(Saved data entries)
Start of Block
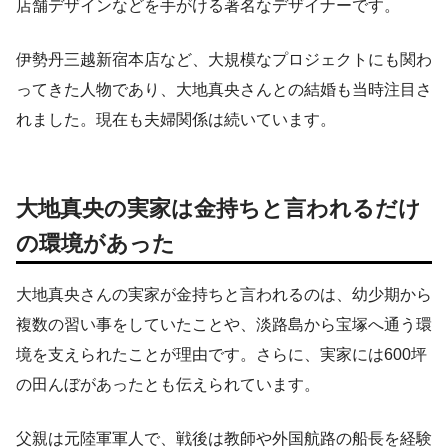
店舗デザインなどを手がける著名なデザイナーです。
伊勢丹三越新宿本店など、大規模なプロジェクトにも関わ
ってきた人物であり、大地真央さんとの結婚も当時注目さ
れました。現在も夫婦関係は続いています。
大地真央の実家は金持ちと言われるだけ
の環境があった
大地真央さんの実家が金持ちと言われるのは、幼少期から
複数の習い事をしていたことや、淡路島から宝塚へ通う環
境を支えられたことが理由です。さらに、実家には600坪
の田んぼがあったとも伝えられています。
父親は元陸軍軍人で、戦後は教師や外国航路の船長を経験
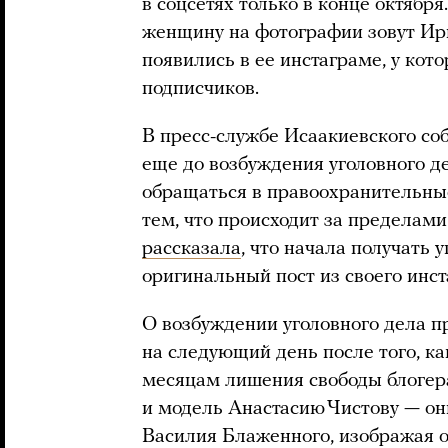
в соцсетях только в конце октябр
женщину на фотографии зовут Ир
появились в ее инстаграме, у кот
подписчиков.
В пресс-службе Исаакиевского со
еще до возбуждения уголовного д
обращаться в правоохранительные 
тем, что происходит за пределами
рассказала
, что начала получать 
оригинальный пост из своего инст
О возбуждении уголовного дела п
на следующий день после того, ка
месяцам лишения свободы блогер
и модель Анастасию Чистову — о
Василия Блаженного, изображая о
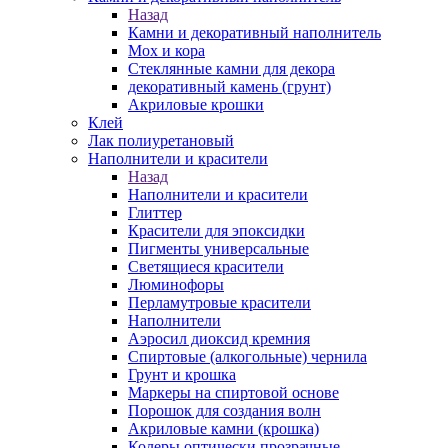
Назад
Камни и декоративный наполнитель
Мох и кора
Стеклянные камни для декора
декоративный камень (грунт)
Акриловые крошки
Клей
Лак полиуретановый
Наполнители и красители
Назад
Наполнители и красители
Глиттер
Красители для эпоксидки
Пигменты универсальные
Светящиеся красители
Люминофоры
Перламутровые красители
Наполнители
Аэросил диоксид кремния
Спиртовые (алкогольные) чернила
Грунт и крошка
Маркеры на спиртовой основе
Порошок для создания волн
Акриловые камни (крошка)
Колеры оптически прозрачные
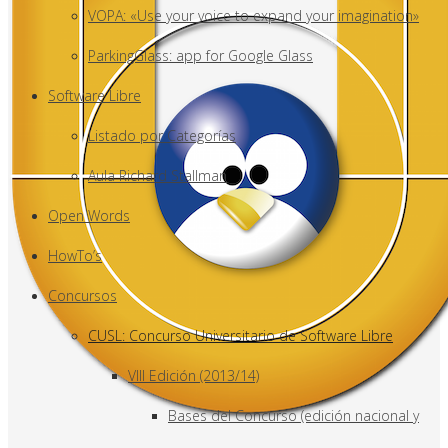
VOPA: «Use your voice to expand your imagination»
ParkingGlass: app for Google Glass
Software Libre
Listado por Categorías
Aula Richard Stallman
Open Words
HowTo’s
Concursos
CUSL: Concurso Universitario de Software Libre
VIII Edición (2013/14)
Bases del Concurso (edición nacional y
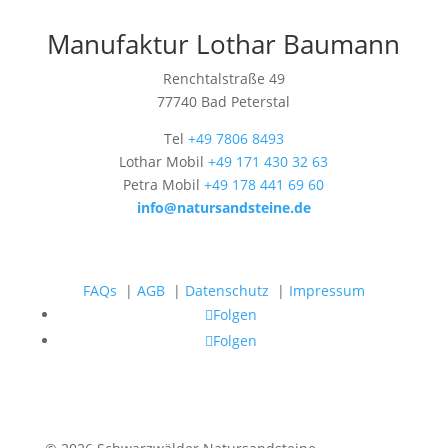
Manufaktur Lothar Baumann
Renchtalstraße 49
77740 Bad Peterstal
Tel
+49 7806 8493
Lothar Mobil
+49 171 430 32 63
Petra Mobil
+49 178 441 69 60
info@natursandsteine.de
FAQs
|
AGB
|
Datenschutz
|
Impressum
Folgen
Folgen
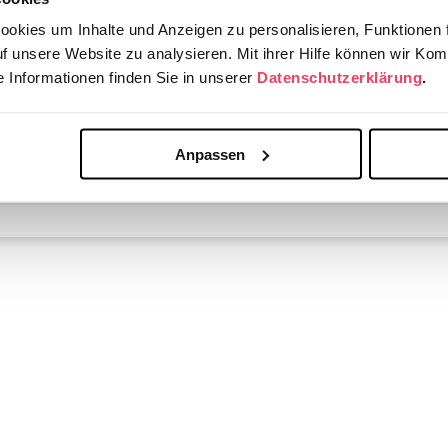
okies um Inhalte und Anzeigen zu personalisieren, Funktionen f
h:
uf unsere Website zu analysieren. Mit ihrer Hilfe können wir Kom
 Informationen finden Sie in unserer
Datenschutzerklärung
.
Anpassen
End of Block
Among the records above, locate the line containing "В пресс-службе Исаакиевского со" and the line containing "Красители для эпоксидки", then transcribe exactly the lines starting at the first and ending at the second, with no pictures.

В пресс-службе Исаакиевского со
еще до возбуждения уголовного д
обращаться в правоохранительные 
тем, что происходит за пределами
рассказала
, что начала получать 
оригинальный пост из своего инст
О возбуждении уголовного дела п
на следующий день после того, ка
месяцам лишения свободы блогер
и модель Анастасию Чистову — о
Василия Блаженного, изображая о
Назад
Камни и декоративный наполнитель
Мох и кора
Стеклянные камни для декора
декоративный камень (грунт)
Акриловые крошки
Клей
Лак полиуретановый
Наполнители и красители
Назад
Наполнители и красители
Глиттер
Красители для эпоксидки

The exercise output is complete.